__AIM OF THE EXERCISE__.
Every line in the records below that holds the word "week" is to be copied.

Stored records
——
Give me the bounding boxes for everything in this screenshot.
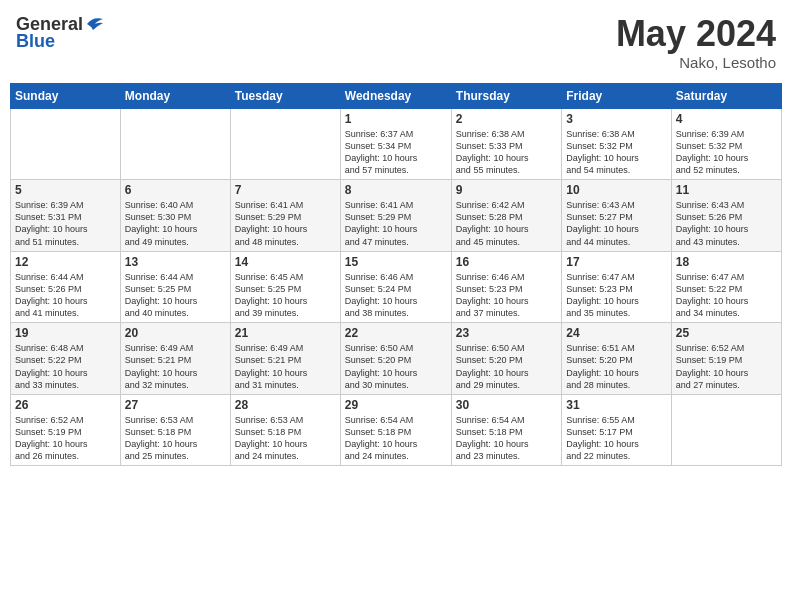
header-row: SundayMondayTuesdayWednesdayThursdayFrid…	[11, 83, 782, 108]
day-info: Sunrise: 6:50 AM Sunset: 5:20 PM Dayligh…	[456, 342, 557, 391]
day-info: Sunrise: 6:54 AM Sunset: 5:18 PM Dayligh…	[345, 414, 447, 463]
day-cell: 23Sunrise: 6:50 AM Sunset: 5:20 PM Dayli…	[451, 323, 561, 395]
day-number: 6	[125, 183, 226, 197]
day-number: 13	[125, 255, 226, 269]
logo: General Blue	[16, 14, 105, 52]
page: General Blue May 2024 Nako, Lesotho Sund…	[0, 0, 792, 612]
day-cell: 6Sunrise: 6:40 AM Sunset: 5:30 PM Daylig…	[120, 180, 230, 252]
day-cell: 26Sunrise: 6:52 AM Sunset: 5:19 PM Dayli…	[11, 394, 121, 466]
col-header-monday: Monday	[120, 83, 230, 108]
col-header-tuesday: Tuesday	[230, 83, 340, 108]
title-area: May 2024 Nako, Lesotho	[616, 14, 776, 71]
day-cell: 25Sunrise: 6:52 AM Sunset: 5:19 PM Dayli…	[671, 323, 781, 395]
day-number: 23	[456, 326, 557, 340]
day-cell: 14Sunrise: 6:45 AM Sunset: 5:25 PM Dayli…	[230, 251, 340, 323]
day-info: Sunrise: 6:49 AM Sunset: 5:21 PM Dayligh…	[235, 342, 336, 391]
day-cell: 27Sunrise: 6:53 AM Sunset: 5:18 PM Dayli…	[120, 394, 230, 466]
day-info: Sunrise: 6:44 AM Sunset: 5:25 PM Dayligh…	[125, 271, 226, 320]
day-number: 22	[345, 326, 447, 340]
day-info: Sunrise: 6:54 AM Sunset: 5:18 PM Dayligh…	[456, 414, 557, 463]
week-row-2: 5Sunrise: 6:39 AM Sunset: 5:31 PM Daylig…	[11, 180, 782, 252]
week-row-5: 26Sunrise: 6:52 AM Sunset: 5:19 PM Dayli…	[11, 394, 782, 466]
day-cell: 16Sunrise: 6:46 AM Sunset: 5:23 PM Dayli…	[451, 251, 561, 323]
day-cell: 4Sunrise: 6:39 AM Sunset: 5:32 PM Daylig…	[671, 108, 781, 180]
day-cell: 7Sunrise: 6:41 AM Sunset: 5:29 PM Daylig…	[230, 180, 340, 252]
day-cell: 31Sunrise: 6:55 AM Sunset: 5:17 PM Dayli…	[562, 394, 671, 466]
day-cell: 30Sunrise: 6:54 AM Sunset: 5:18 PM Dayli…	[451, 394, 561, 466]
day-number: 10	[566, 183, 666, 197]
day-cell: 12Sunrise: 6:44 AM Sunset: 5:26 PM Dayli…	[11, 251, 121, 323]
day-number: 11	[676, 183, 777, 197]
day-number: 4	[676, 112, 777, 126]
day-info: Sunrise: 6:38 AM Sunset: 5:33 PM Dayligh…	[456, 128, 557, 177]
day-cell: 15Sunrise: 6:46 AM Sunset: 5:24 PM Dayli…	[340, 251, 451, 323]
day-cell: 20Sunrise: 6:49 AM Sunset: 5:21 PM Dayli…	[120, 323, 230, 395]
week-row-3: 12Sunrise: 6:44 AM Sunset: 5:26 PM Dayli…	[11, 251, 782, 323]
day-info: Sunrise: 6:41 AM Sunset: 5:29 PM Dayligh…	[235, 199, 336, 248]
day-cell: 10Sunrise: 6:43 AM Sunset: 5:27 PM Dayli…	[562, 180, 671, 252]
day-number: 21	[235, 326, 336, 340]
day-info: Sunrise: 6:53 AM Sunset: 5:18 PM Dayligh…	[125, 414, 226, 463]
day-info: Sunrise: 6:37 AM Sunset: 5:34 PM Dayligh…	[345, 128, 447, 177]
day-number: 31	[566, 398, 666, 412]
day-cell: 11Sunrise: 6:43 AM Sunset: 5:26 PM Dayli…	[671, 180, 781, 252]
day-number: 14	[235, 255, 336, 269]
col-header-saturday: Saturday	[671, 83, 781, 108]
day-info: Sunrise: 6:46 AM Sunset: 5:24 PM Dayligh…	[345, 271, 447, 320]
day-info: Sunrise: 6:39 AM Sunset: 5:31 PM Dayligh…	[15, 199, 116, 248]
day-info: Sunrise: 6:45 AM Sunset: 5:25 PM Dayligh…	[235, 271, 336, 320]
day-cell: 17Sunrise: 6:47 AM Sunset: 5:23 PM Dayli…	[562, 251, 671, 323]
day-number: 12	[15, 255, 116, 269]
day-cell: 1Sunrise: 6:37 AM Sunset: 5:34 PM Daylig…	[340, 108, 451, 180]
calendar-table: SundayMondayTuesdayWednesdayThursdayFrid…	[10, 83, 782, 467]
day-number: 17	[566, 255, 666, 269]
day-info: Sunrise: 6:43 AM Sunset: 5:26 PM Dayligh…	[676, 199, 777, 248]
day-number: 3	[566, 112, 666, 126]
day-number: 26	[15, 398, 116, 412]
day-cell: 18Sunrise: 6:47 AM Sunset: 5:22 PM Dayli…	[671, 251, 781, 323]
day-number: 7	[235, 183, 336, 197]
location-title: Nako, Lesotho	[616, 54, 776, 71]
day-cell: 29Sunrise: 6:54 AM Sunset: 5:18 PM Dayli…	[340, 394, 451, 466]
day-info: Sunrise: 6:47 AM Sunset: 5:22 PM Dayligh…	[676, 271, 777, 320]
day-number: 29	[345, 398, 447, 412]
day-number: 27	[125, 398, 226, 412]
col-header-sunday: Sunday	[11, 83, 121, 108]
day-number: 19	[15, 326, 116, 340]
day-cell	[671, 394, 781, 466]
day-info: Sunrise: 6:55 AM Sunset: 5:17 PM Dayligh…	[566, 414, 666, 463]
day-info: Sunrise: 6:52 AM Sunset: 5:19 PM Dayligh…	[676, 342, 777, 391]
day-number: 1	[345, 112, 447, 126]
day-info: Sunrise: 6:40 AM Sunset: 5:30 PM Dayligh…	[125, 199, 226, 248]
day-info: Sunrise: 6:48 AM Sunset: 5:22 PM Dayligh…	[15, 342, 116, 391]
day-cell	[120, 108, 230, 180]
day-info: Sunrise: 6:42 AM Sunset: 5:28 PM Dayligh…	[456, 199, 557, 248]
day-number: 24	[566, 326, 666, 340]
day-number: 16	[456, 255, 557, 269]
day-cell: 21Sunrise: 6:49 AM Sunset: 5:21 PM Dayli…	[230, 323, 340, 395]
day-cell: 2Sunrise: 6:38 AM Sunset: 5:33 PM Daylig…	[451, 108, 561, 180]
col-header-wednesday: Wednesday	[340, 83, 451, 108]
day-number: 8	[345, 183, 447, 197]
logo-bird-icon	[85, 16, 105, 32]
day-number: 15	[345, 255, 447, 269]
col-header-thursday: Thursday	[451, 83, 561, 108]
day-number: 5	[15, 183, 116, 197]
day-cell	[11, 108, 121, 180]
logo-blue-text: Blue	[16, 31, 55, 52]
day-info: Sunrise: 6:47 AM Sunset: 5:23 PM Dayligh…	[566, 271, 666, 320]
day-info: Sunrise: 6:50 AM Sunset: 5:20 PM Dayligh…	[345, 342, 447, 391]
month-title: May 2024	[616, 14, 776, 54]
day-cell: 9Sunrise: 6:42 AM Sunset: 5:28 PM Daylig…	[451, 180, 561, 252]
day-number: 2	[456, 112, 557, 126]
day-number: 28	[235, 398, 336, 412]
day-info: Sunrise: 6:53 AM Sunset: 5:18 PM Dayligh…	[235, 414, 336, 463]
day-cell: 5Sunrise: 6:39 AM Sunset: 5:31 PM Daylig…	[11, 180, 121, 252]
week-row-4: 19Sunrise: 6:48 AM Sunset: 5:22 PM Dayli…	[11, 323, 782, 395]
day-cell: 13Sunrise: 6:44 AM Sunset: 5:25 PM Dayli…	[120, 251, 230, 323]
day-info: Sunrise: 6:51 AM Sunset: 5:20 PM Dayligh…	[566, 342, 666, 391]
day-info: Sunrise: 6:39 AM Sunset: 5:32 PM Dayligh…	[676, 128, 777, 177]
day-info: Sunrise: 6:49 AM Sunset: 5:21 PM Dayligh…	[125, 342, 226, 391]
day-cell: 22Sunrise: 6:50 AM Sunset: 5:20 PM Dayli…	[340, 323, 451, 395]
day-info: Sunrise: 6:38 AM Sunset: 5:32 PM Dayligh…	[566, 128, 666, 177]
——
__ANSWER BELOW__.
week-row-2: 5Sunrise: 6:39 AM Sunset: 5:31 PM Daylig…	[11, 180, 782, 252]
week-row-5: 26Sunrise: 6:52 AM Sunset: 5:19 PM Dayli…	[11, 394, 782, 466]
week-row-3: 12Sunrise: 6:44 AM Sunset: 5:26 PM Dayli…	[11, 251, 782, 323]
week-row-4: 19Sunrise: 6:48 AM Sunset: 5:22 PM Dayli…	[11, 323, 782, 395]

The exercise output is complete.